Can you tell me what type of weeping tree this is? Yes, but you willow me one later.
Is it hard to count conifers? It’s as simple as one, two, tree!
How did the pines and firs end their war? With a tree-ty.
Why are cedars so hard to get along with? They suffer from bigo-tree and ex-tree-mism.
What did the eskimo say when he chopped down a tree?
Tim-brrr
So I cut down a tree using my vision today
It’s true, I SAW it with my own eyes.
What do you call a tree with no tinsel, baubles, or topping?
A tree.
Why are trees so silly? All of their puns arboring and acorny.
What do you call a martial arts expert in a tree?
Bruce Leaf.
Why are trees a popular Christmas decoration? They look good in boughs.
Today a large tree suddenly fell over right in front of me.
I was stumped.
What is a birch’s favorite dinosaur? The Tree
Rex.
Why are trees the best frenemies? They are great at throwing shade.
Why is it always quiet in the forest? Because all of the trees sleep like a dog.
Why don’t trees travel in groups? Because two’s a company, but tree’s a crowd.
What has leaves, is green and a trunk? A houseplant heading on vacation.

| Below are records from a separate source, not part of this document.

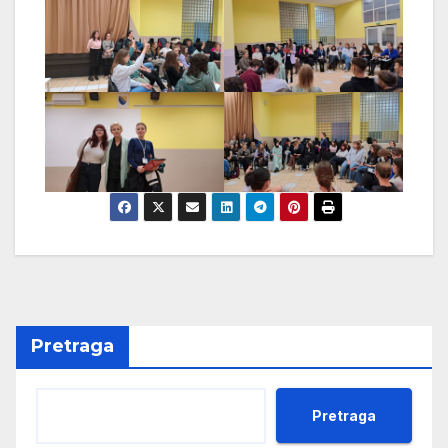
Pretraga
Pretraga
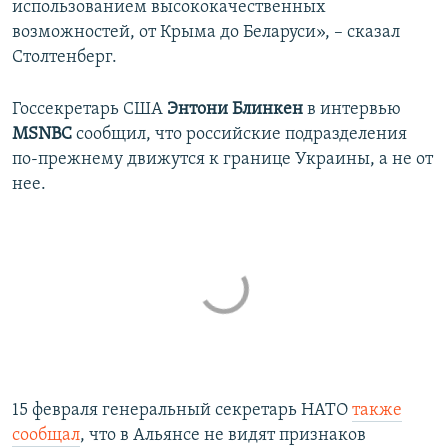
использованием высококачественных
возможностей, от Крыма до Беларуси», – сказал
Столтенберг.
Госсекретарь США
Энтони Блинкен
в интервью
MSNBC
сообщил, что российские подразделения
по-прежнему движутся к границе Украины, а не от
нее.
15 февраля генеральный секретарь НАТО
также
сообщал
, что в Альянсе не видят признаков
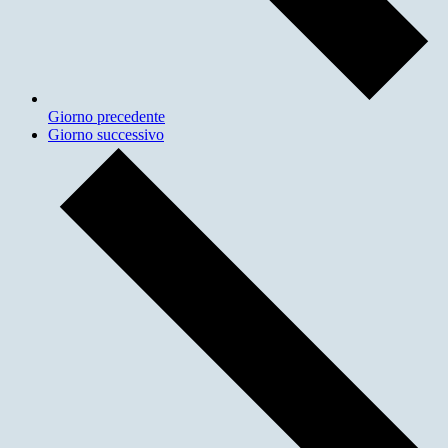
Giorno precedente
Giorno successivo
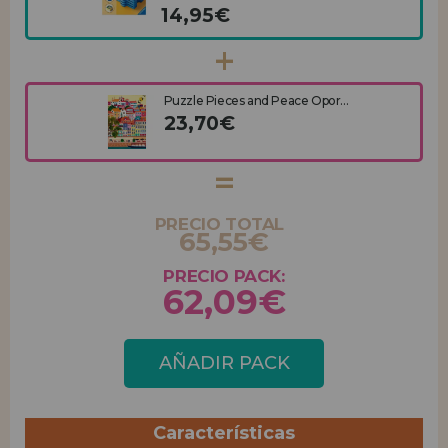
14,95€
Puzzle Pieces and Peace Opor...
23,70€
PRECIO TOTAL
65,55€
PRECIO PACK:
62,09€
AÑADIR PACK
Características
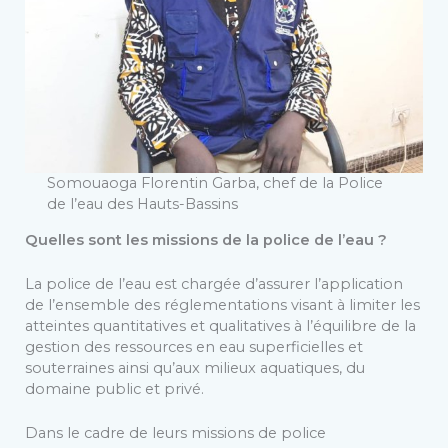
Somouaoga Florentin Garba, chef de la Police
de l’eau des Hauts-Bassins
Quelles sont les missions de la police de l’eau ?
La police de l’eau est chargée d’assurer l’application
de l’ensemble des réglementations visant à limiter les
atteintes quantitatives et qualitatives à l’équilibre de la
gestion des ressources en eau superficielles et
souterraines ainsi qu’aux milieux aquatiques, du
domaine public et privé.
Dans le cadre de leurs missions de police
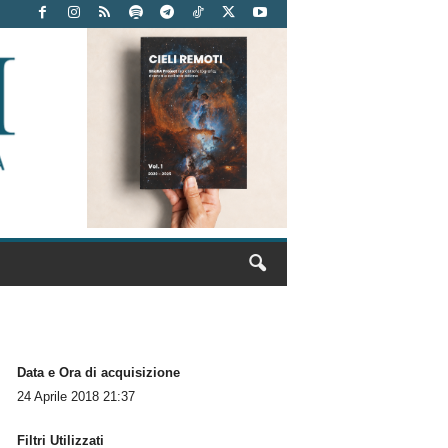
Data e Ora di acquisizione
24 Aprile 2018 21:37
Filtri Utilizzati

Why did the banana tree have to make a doctor’s appointment during the hurricane? Her fruit was peeling under the weather.

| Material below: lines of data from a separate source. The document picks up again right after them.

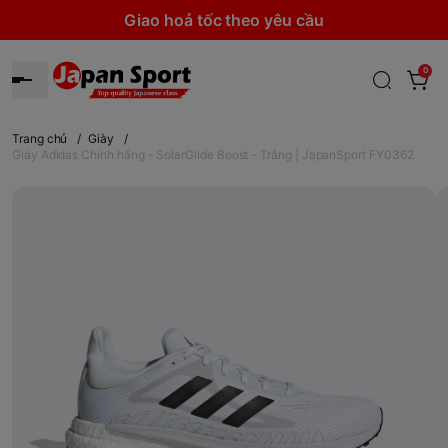
Giao hoả tốc theo yêu cầu
0
Trang chủ
/
Giày
/
Giày Adidas Chính hãng - SolarGlide Boost - Trắng | JapanSport FY0362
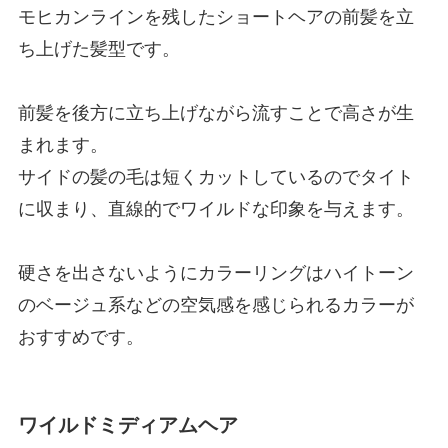
モヒカンラインを残したショートヘアの前髪を立
ち上げた髪型です。
前髪を後方に立ち上げながら流すことで高さが生
まれます。
サイドの髪の毛は短くカットしているのでタイト
に収まり、直線的でワイルドな印象を与えます。
硬さを出さないようにカラーリングはハイトーン
のベージュ系などの空気感を感じられるカラーが
おすすめです。
ワイルドミディアムヘア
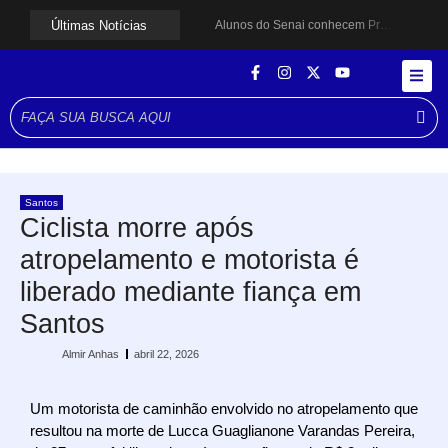
Últimas Notícias
Alunos do Senai conhecem Projeto Barco Escola em Cubatão
Shows em homenagem a Elis Regina chegam a Santos e Cubatão; confira datas
Curso de Agentes Ambientais abre inscrições para formar multiplicadores de boas práticas em Cubatão
Cubatão promove ações do Agosto Lilás para reforçar combate à violência contra a mulher
Santos avança com proposta para municipalizar manutenção das calçadas
Guarujá cria força-tarefa para enfrentar crise no abastecimento de água
Cubatão orienta população sobre esquema vacinal contra sarampo e poliomielite
Pai e filho ficam feridos após se esfaquearem durante briga em Cubatão
Projeto Caminhos Seguros amplia atendimento à população vulnerável em Cubatão
Santos
Agosto Lilás começa em Cubatão com ação de conscientização contra a violência doméstica
Ciclista morre após
atropelamento e motorista é
liberado mediante fiança em
Santos
Almir Anhas
abril 22, 2026
Um motorista de caminhão envolvido no atropelamento que
resultou na morte de Lucca Guaglianone Varandas Pereira,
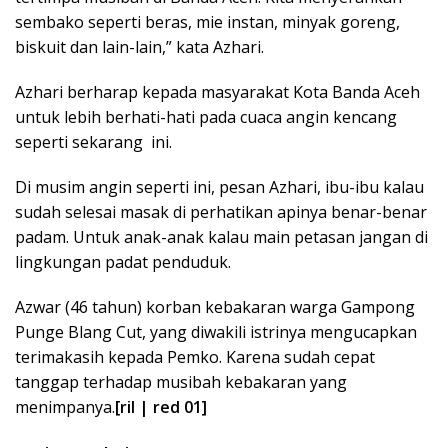
sembako seperti beras, mie instan, minyak goreng,
biskuit dan lain-lain,” kata Azhari.
Azhari berharap kepada masyarakat Kota Banda Aceh
untuk lebih berhati-hati pada cuaca angin kencang
seperti sekarang ini.
Di musim angin seperti ini, pesan Azhari, ibu-ibu kalau
sudah selesai masak di perhatikan apinya benar-benar
padam. Untuk anak-anak kalau main petasan jangan di
lingkungan padat penduduk.
Azwar (46 tahun) korban kebakaran warga Gampong
Punge Blang Cut, yang diwakili istrinya mengucapkan
terimakasih kepada Pemko. Karena sudah cepat
tanggap terhadap musibah kebakaran yang
menimpanya.
[ril | red 01]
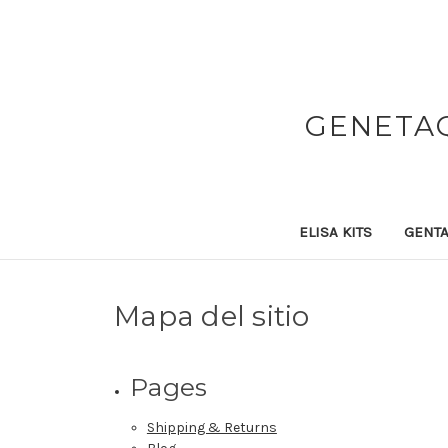
GENETAQ
ELISA KITS
GENTA
Mapa del sitio
Pages
Shipping & Returns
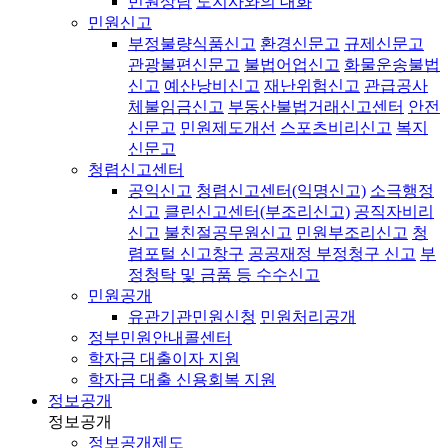
민원상담
도지사와의 대화
민원신고
부정불량식품신고
환경신문고
규제신문고
관광불편신문고
불법어업신고
화물운송불법
신고
예산낭비신고
재난위험신고
관급공사
체불임금신고
부동산불법거래신고센터
안전
신문고
민원제도개선
스포츠비리신고
복지
신문고
청렴신고센터
공익신고
청렴신고센터(익명신고)
소극행정
신고
클린신고센터(부조리신고)
공직자비리
신고
불친절공무원신고
민원부조리신고
청
렴포털 신고창구
공공재정 부정청구 신고
부
정청탁 및 금품 등 수수신고
민원공개
유관기관민원신청
민원처리공개
정부민원안내콜센터
학자금 대출이자 지원
학자금 대출 신용회복 지원
정보공개
정보공개
정보공개제도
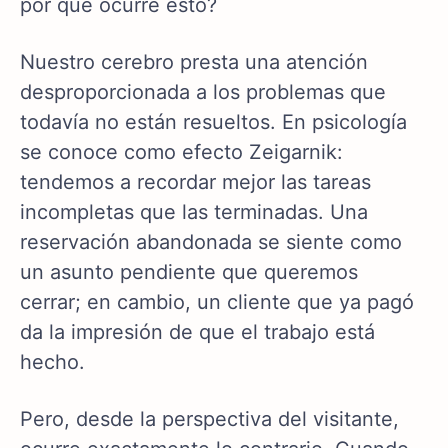
por qué ocurre esto?
Nuestro cerebro presta una atención
desproporcionada a los problemas que
todavía no están resueltos. En psicología
se conoce como efecto Zeigarnik:
tendemos a recordar mejor las tareas
incompletas que las terminadas. Una
reservación abandonada se siente como
un asunto pendiente que queremos
cerrar; en cambio, un cliente que ya pagó
da la impresión de que el trabajo está
hecho.
Pero, desde la perspectiva del visitante,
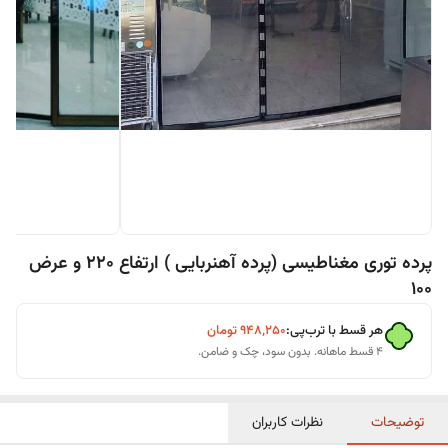
پرده توری مغناطیسی (پرده آهنربایی ) ارتفاع 220 و عرض
100
هر قسط با ترب‌پی:
۹۴۸٬۲۵۰
تومان
۴ قسط ماهانه. بدون سود، چک و ضامن.
توضیحات
نظرات کاربران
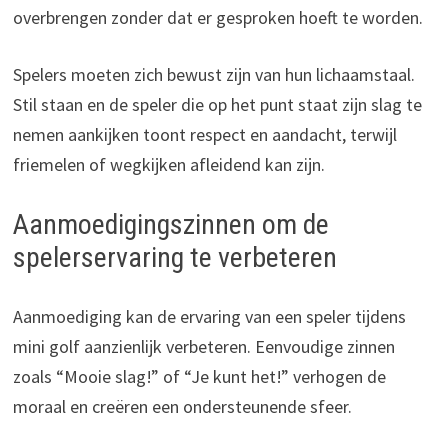
overbrengen zonder dat er gesproken hoeft te worden.
Spelers moeten zich bewust zijn van hun lichaamstaal.
Stil staan en de speler die op het punt staat zijn slag te
nemen aankijken toont respect en aandacht, terwijl
friemelen of wegkijken afleidend kan zijn.
Aanmoedigingszinnen om de
spelerservaring te verbeteren
Aanmoediging kan de ervaring van een speler tijdens
mini golf aanzienlijk verbeteren. Eenvoudige zinnen
zoals “Mooie slag!” of “Je kunt het!” verhogen de
moraal en creëren een ondersteunende sfeer.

Where do birch trees keep their jewelry? In the river bank.
What did Sherlock Holmes say when he caught the Christmas tree bandit? It was elemen-tree, my dear Watt-son.
Why was it hard for police to catch the tree bandit? He had them stumped.
Why was the tree doctor so good at his job? He could always get to the root of the problem.
Why wouldn’t the squirrel collect the oak’s acorns today? She called in sick and then went to the beech.
Why did the Platanus occidentalis have to go to the doctor more than the other trees? Because it was always sycamore.
Why aren’t trees competitive sports fans? They like to root for everyone.
What is it called when a tree has back problems?
ScoliOAKsis
Why do trees always walk so slowly? All they can do is lumber around.
What is the same shape and size as a sequoia tree, but weighs nothing at all? The tree’s shadow.